__EXERCISE OBJECTIVE__
Give the data below again exactly as written, without its pictures.

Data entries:
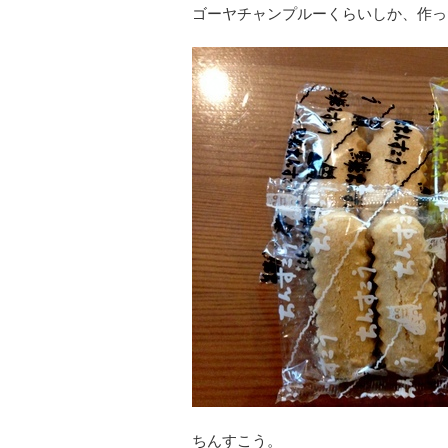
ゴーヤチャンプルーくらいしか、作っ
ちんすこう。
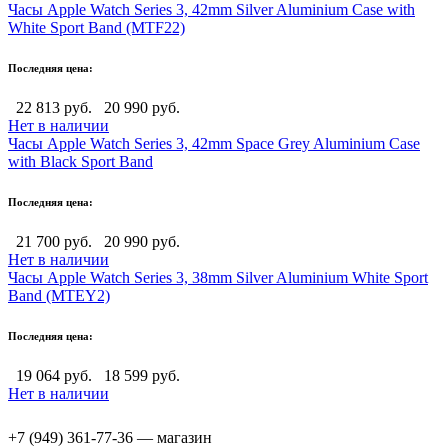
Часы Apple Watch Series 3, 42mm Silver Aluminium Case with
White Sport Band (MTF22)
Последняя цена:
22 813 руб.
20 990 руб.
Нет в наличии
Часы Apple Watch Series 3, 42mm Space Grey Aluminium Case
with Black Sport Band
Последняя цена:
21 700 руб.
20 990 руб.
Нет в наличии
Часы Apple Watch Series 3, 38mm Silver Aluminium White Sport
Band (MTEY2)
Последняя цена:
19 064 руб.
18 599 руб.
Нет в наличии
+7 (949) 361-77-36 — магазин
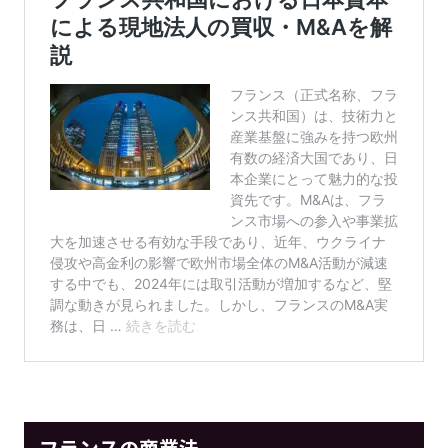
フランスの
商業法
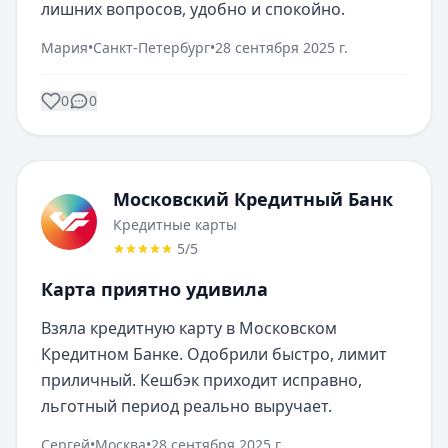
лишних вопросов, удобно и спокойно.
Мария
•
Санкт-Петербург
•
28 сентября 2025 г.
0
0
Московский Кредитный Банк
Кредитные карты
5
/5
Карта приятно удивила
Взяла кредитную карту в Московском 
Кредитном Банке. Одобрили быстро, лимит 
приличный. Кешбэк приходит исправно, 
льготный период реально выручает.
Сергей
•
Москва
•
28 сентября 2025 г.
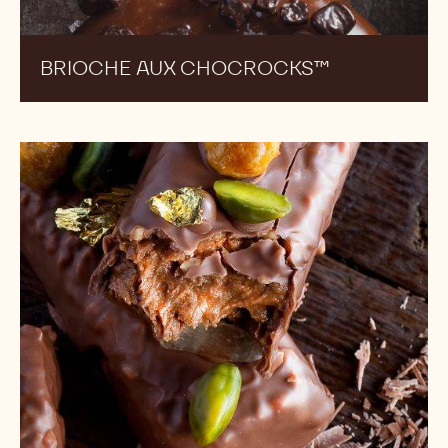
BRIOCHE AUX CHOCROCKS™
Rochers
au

__RESPONSE BELOW__
ゴーヤチャンプルーくらいしか、作っ
ちんすこう。
Часы Apple Watch Series 3, 42mm Silver Aluminium Case with
White Sport Band (MTF22)
Последняя цена:
22 813 руб.
20 990 руб.
Нет в наличии
Часы Apple Watch Series 3, 42mm Space Grey Aluminium Case
with Black Sport Band
Последняя цена:
21 700 руб.
20 990 руб.
Нет в наличии
Часы Apple Watch Series 3, 38mm Silver Aluminium White Sport
Band (MTEY2)
Последняя цена:
19 064 руб.
18 599 руб.
Нет в наличии
+7 (949) 361-77-36 — магазин
フランスの
商業法
лишних вопросов, удобно и спокойно.
Мария
•
Санкт-Петербург
•
28 сентября 2025 г.
0
0
Московский Кредитный Банк
Кредитные карты
5
/5
Карта приятно удивила
Взяла кредитную карту в Московском 
Кредитном Банке. Одобрили быстро, лимит 
приличный. Кешбэк приходит исправно, 
льготный период реально выручает.
Сергей
•
Москва
•
28 сентября 2025 г.
BRIOCHE AUX CHOCROCKS™
Rochers
au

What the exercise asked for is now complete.